Market Research Project

0. Prompt

We have been given a dataset containing sales data for a large storefront across the US.

Our goal is to identify the best locations to pilot test a new product.

Our product is a computer desk with integrated wiring for powering a dual monitor setup with discrete ports for office equipment.

First we will need to clean the data to remove any irrelevant information that may skew the results in an undesirable direction.

Source: Tableau Public


1. Cleaning

I uploaded the raw dataset into MySQL Server as a database so I could manipulate it.

I identified two data sources that would skew our results: returns and irrelevant products.

First I queried the distinct Sub-Categories to identify irrelevant products. Our tech-furniture product fits several categories like ‘Furniture, Office Supplies, and Technology’ but does not fit ‘Paper, Envelopes, etc.’

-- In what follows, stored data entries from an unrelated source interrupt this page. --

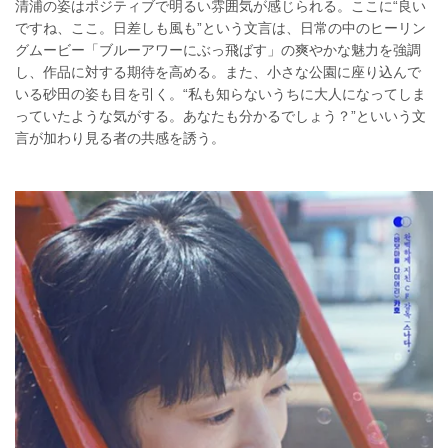
清浦の姿はポジティブで明るい雰囲気が感じられる。ここに“良い
ですね、ここ。日差しも風も”という文言は、日常の中のヒーリン
グムービー「ブルーアワーにぶっ飛ばす」の爽やかな魅力を強調
し、作品に対する期待を高める。また、小さな公園に座り込んで
いる砂田の姿も目を引く。“私も知らないうちに大人になってしま
っていたような気がする。あなたも分かるでしょう？”といいう文
言が加わり見る者の共感を誘う。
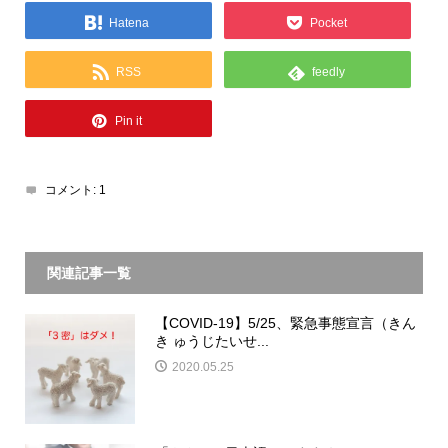
Hatena
Pocket
RSS
feedly
Pin it
コメント:
1
関連記事一覧
【COVID-19】5/25、緊急事態宣言（きん
き ゅうじたいせ...
2020.05.25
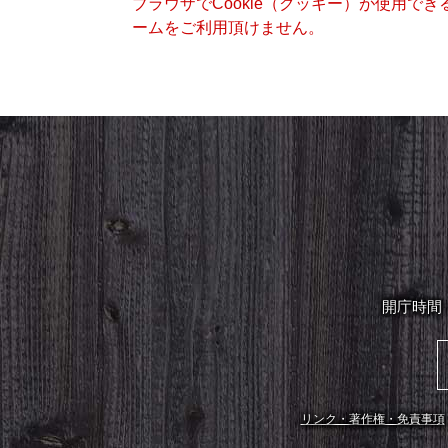
ブラウザでCookie（クッキー）が使用で
ームをご利用頂けません。
開庁時間
リンク・著作権・免責事項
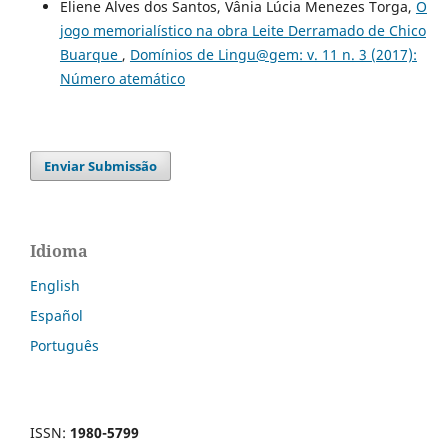
Eliene Alves dos Santos, Vânia Lúcia Menezes Torga,
O
jogo memorialístico na obra Leite Derramado de Chico
Buarque
,
Domínios de Lingu@gem: v. 11 n. 3 (2017):
Número atemático
Enviar Submissão
Idioma
English
Español
Português
ISSN:
1980-5799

Then I used a FULL JOIN to add a list of returned orders to our table, since the table is only 2 columns, and matched them to the ‘Order ID’.

I then deleted any rows flagged ‘Yes’ for returned or irrelevant Sub-Categories. The ‘NULL’ columns confirm there are no returned orders left and skimming the Sub-Category column shows only the remaining categories.


2. Verify

Next I want to be sure the cleaning worked, so let’s check the output.

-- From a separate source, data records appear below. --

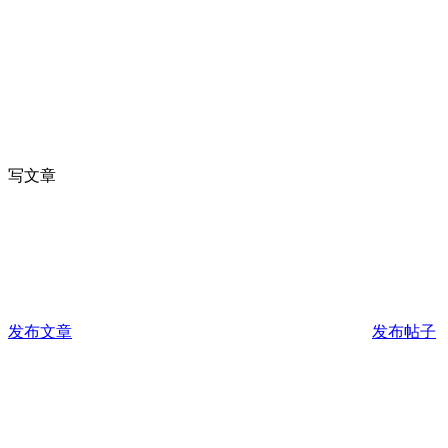
写文章
发布文章
发布帖子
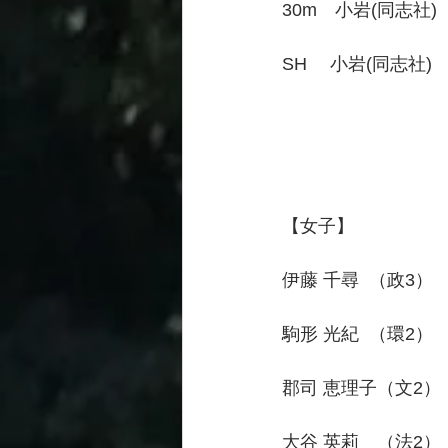
30m　小岩(同志社)
SH　 小岩(同志社)　
【女子】　　　　　　50
伊藤 千尋  （政3）　 
駒形 光紀  （環2）　 
郡司 恵理子（文2）　
大谷 英莉　（法2）　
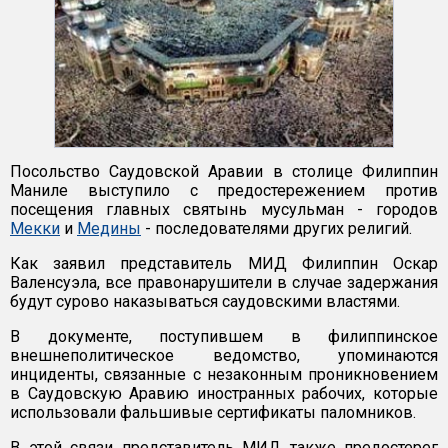
Посольство Саудовской Аравии в столице Филиппин
Маниле выступило с предостережением против
посещения главных святынь мусульман - городов
Мекки
и
Медины
- последователями других религий.
Как заявил представитель МИД Филиппин Оскар
Валенсуэла, все правонарушители в случае задержания
будут сурово наказываться саудовскими властями.
В документе, поступившем в филиппинское
внешнеполитическое ведомство, упоминаются
инциденты, связанные с незаконным проникновением
в Саудовскую Аравию иностранных рабочих, которые
использовали фальшивые сертификаты паломников.
В этой связи представитель МИД также предостерег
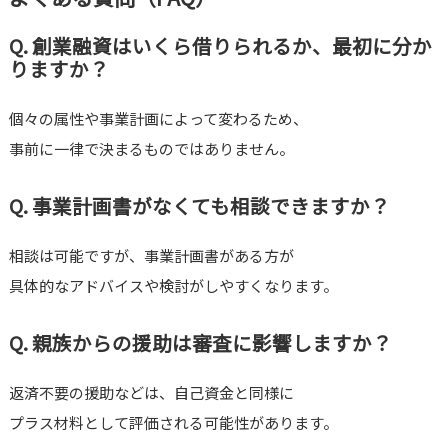
Q. 創業融資はいくら借りられるか、最初に分か
りますか？
個々の属性や事業計画によって変わるため、
事前に一律で決まるものではありません。
Q. 事業計画書がなくても相談できますか？
相談は可能ですが、事業計画書がある方が
具体的なアドバイスや検討がしやすくなります。
Q. 親族からの援助は審査に影響しますか？
返済不要の援助などは、自己資金と同様に
プラス材料として評価される可能性があります。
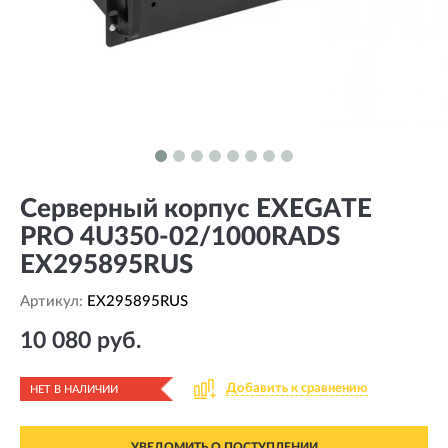
Серверный корпус EXEGATE
PRO 4U350-02/1000RADS
EX295895RUS
Артикул:
EX295895RUS
10 080 руб.
Добавить к сравнению
НЕТ В НАЛИЧИИ
УВЕДОМИТЬ О ПОСТУПЛЕНИИ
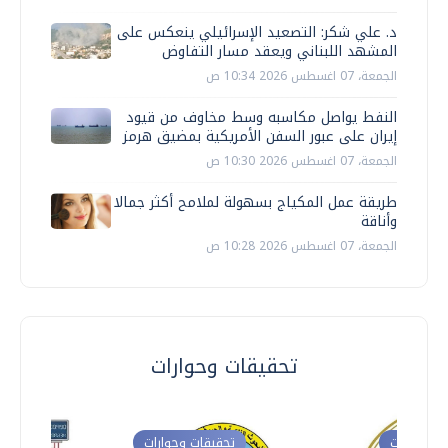
د. علي شكر: التصعيد الإسرائيلي ينعكس على
المشهد اللبناني ويعقد مسار التفاوض
الجمعة، 07 اغسطس 2026 10:34 ص
النفط يواصل مكاسبه وسط مخاوف من قيود
إيران على عبور السفن الأمريكية بمضيق هرمز
الجمعة، 07 اغسطس 2026 10:30 ص
طريقة عمل المكياج بسهولة لملامح أكثر جمالا
وأناقة
الجمعة، 07 اغسطس 2026 10:28 ص
تحقيقات وحوارات
ت وحوارات
تحقيقات وحوارات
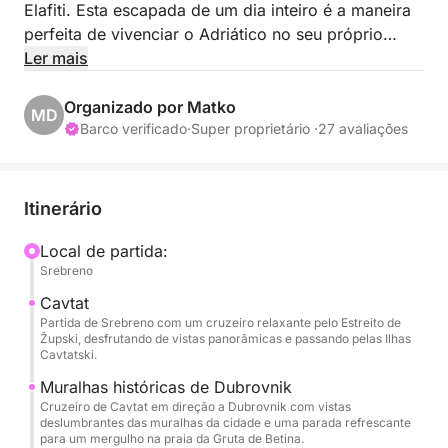
Elafiti. Esta escapada de um dia inteiro é a maneira
perfeita de vivenciar o Adriático no seu próprio
ritmo, com opções de embarque convenientes em
Ler mais
Cavtat, Srebreno (Hotel Sheraton) ou no porto da
Cidade Velha de Dubrovnik. Sua aventura inclui
Organizado por Matko
MD
visitas às três principais joias do arquipélago: as
Barco verificado
·
Super proprietário ·
27 avaliações
praias de areia branca de Lopud, o charme histórico
de Šipan e as encantadoras cavernas azuis de
Koločep.
Itinerário
A bordo, seu conforto é nossa prioridade. Você será
Local de partida:
Srebreno
acompanhado por um capitão profissional e uma
anfitriã dedicada a tornar seu dia perfeito. Relaxe
Cavtat
com nossas comodidades premium, incluindo um
Partida de Srebreno com um cruzeiro relaxante pelo Estreito de
Župski, desfrutando de vistas panorâmicas e passando pelas Ilhas
sistema de som de alta qualidade, um cooler
Cavtatski.
abastecido com água mineral e refrigerantes, e uma
Muralhas históricas de Dubrovnik
prancha de SUP (Stand-Up Paddleboard) para
Cruzeiro de Cavtat em direção a Dubrovnik com vistas
explorar baías tranquilas. Seja para nadar em
deslumbrantes das muralhas da cidade e uma parada refrescante
para um mergulho na praia da Gruta de Betina.
enseadas escondidas ou jantar em vilarejos à beira-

The ‘NULL’ columns confirm there are no returned orders left and skimming the Sub-Category column shows only the remaining categories.

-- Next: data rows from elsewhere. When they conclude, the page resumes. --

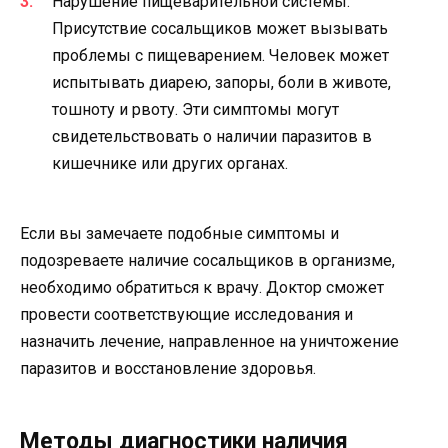
Нарушение пищеварительной системы.
Присутствие сосальщиков может вызывать
проблемы с пищеварением. Человек может
испытывать диарею, запоры, боли в животе,
тошноту и рвоту. Эти симптомы могут
свидетельствовать о наличии паразитов в
кишечнике или других органах.
Если вы замечаете подобные симптомы и
подозреваете наличие сосальщиков в организме,
необходимо обратиться к врачу. Доктор сможет
провести соответствующие исследования и
назначить лечение, направленное на уничтожение
паразитов и восстановление здоровья.
Методы диагностики наличия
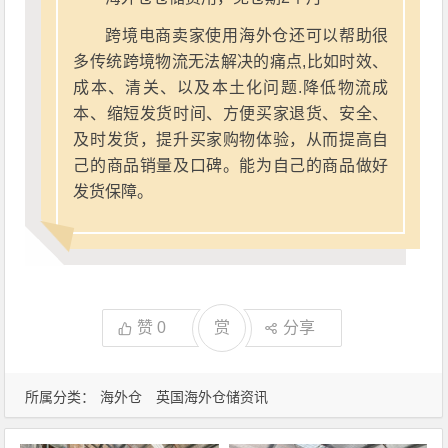
跨境电商卖家使用海外仓还可以帮助很
多传统跨境物流无法解决的痛点,比如时效、
成本、清关、以及本土化问题.降低物流成
本、缩短发货时间、方便买家退货、安全、
及时发货，提升买家购物体验，从而提高自
己的商品销量及口碑。能为自己的商品做好
发货保障。
赞
0
赏
分享
所属分类：
海外仓
英国海外仓储资讯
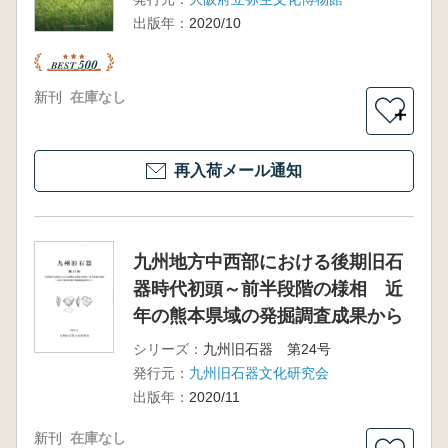
出版年：
2020/10
新刊
在庫なし
＋
再入荷メール通知
九州地方中西部における後期旧石
器時代初頭～前半段階の様相 近
年の熊本県域の発掘調査成果から
シリーズ：
九州旧石器 第24号
発行元：
九州旧石器文化研究会
出版年：
2020/11
新刊
在庫なし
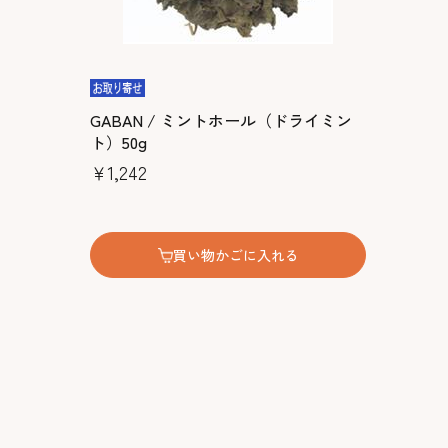
GABAN / ミントホール（ドライミン
ト）50g
￥1,242
買い物かごに入れる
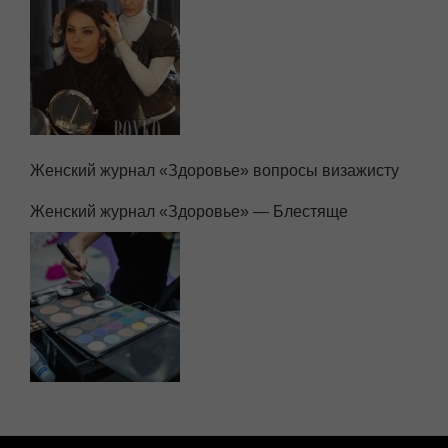
Женский журнал «Здоровье» — Снова основа!
Женский журнал «Здоровье» вопросы визажисту
Женский журнал «Здоровье» — Блестяще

Now that I am confident the accuracy of our data, I export the query as a CSV file so our visualization software, Tableau, can read the data.

##Tableau does offer datasourcing directly from a database but I do not have a live server to utilize for this project


3. Visualize – Dashboard

Now that we have clean, reliable data, let’s visualize the relevant information and put together a story.

We are looking to identify what markets are safest to introduce our new product, so we likely want the market with the strongest sales or profit for similar products. Our data already excluded dissimilar products so we can safely ignore product information from here-on out and look exclusively to sales information:

I created a geographical map to help visualize grouping of markets by performance (sale$). I also listed the top 20 performing states and cities to help narrow down our options.


4. Next Steps

After presenting the information to leadership and the rest of our team, we can decide if we need more information or begin preparations for distribution.

If the project escalates to production & distribution, we are finished. But let’s assume leadership needs more information and identify new leads to help with the decision.

My first inclination is to identify logistics hubs for our product and company. Depending on our preferred transportation methods, I would compile a list of shipping hubs based on location and relate it our geographical data from sales.

Our product is furniture, which is fairly heavy (i.e. expensive) so we can exclude air-freight from our search. Rail-freight has competitive pricing for heavy products and should be directly compared to trucking.

If our company has warehouses, these should be compiled by geography as well, working with the logistics and shipping departments to identify the best lanes. Lastly we can again visualize the data, easily showing the best performing markets closest to our logistics centers!